As for Obama being middle of the road -- the middle can be a starting point for moving to the left. We may never get a truly progressive president, but the last 28 years have seen such a shift to the right. Perhaps we can begin to regain some of the ground that was lost.

poodledoc said...

Progressive obviously means different things to different people. To me, the idea of a person of color, even if he's "middle of the road" and not somehow perfect (whatever that mean) trumps everything. Yes, there are things he says I disagree with as well, but if I rage about that, ultimately, it's a waste of energy. I have heard some speeches by Obama that have truly moved me to tears. Please, let's not get into long discussons of how progressive he is or isn't. Instead, please, let's get him in to the office. Let's avoid a close electoin that McCain can steal like Bush did the last two. Being engaged in this process MAY be the only way to move this country in a progressive direction. Griping about it 'cause he's not progressive enough and then doing little or nothing won't be helpful.

Suzy said...

Well, someone has got to hold his feet to the fire. Yes, I agree that he has got to win, that it is profoundly moving to be able to vote for a person of color, that sometimes we have to compromise ... but I also think it is OK to point out where he falls short. The cult of personality that surrounds him is a little bit disturbing at times.

poodledoc said...

All politicians have a cult of personality, including Ralph and Dennis. They work at pretty hard.
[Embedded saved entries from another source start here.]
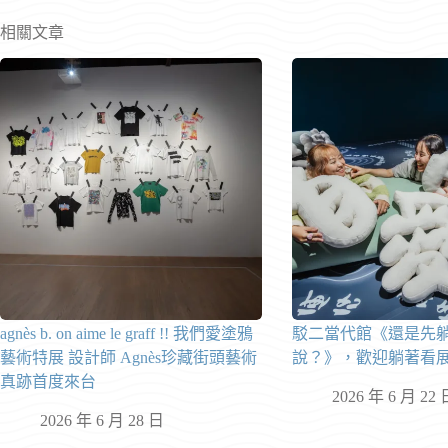
相關文章
agnès b. on aime le graff !! 我們愛塗鴉
駁二當代館《還是先
藝術特展 設計師 Agnès珍藏街頭藝術
說？》，歡迎躺著看
真跡首度來台
2026 年 6 月 22 
2026 年 6 月 28 日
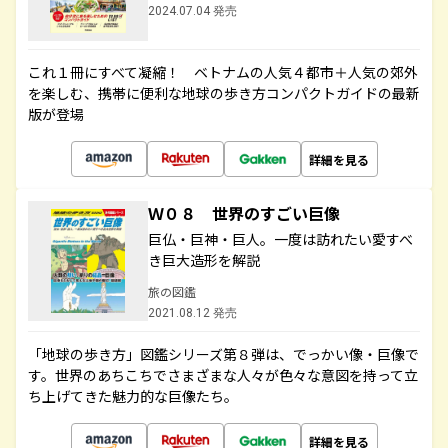
2024.07.04 発売
これ１冊にすべて凝縮！ ベトナムの人気４都市＋人気の郊外
を楽しむ、携帯に便利な地球の歩き方コンパクトガイドの最新
版が登場
詳細を見る
Ｗ０８ 世界のすごい巨像
巨仏・巨神・巨人。一度は訪れたい愛すべ
き巨大造形を解説
旅の図鑑
2021.08.12 発売
「地球の歩き方」図鑑シリーズ第８弾は、でっかい像・巨像で
す。世界のあちこちでさまざまな人々が色々な意図を持って立
ち上げてきた魅力的な巨像たち。
詳細を見る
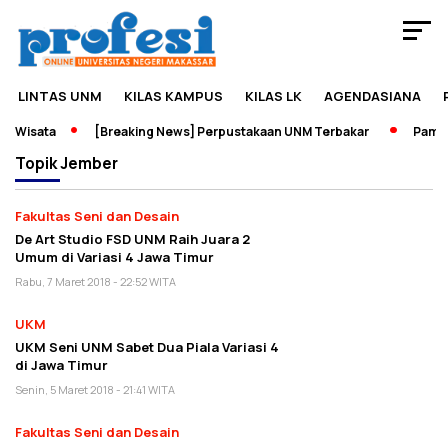
LINTAS UNM
KILAS KAMPUS
KILAS LK
AGENDASIANA
n Wisata
[Breaking News] Perpustakaan UNM Terbakar
Pamera
Topik
Jember
Fakultas Seni dan Desain
De Art Studio FSD UNM Raih Juara 2
Umum di Variasi 4 Jawa Timur
Rabu, 7 Maret 2018 - 22:52 WITA
UKM
UKM Seni UNM Sabet Dua Piala Variasi 4
di Jawa Timur
Senin, 5 Maret 2018 - 21:41 WITA
Fakultas Seni dan Desain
One wonders what they are really like.....

Matty Boy said...

Obama's change is more like Harding's "Return to Normalcy". Bush-Cheney is an administration unlike any other in our history, not unlike World War I was a war unlike any war before it, and we got involved under strange circumstances.

I voted for Edwards and then he dropped out. Lucky I was wrong about that. The guy agreed with the most is and was Kucinich. Still, once it came down to Obama and Hillary, I had no trouble picking between them.

Pagan Sphinx said...

I like Suzy's take in her first comment. Obama was not my pick either and I too worry about his increasing centerism. But even if he can do is get things going on a better course, I will be okay with that and him.

About Rice having been a promising candidate for president. I never thought of her as such. I think because she's single and child-less.

gomonkeygo said...

I thought he said basically what needed to be said...but I didn't agree with a number of things he said.

Did he mention "clean coal" plants? No such thing. And nuclear? Christ, I'd hoped Three Mile Island ended that lunacy.

These are a couple. I strongly disagree with his whacked notion to continue funding faith-based initiatives. Can't remember if he mentioned that, but if he had, I'd have raised my fist tremulously, you betcha!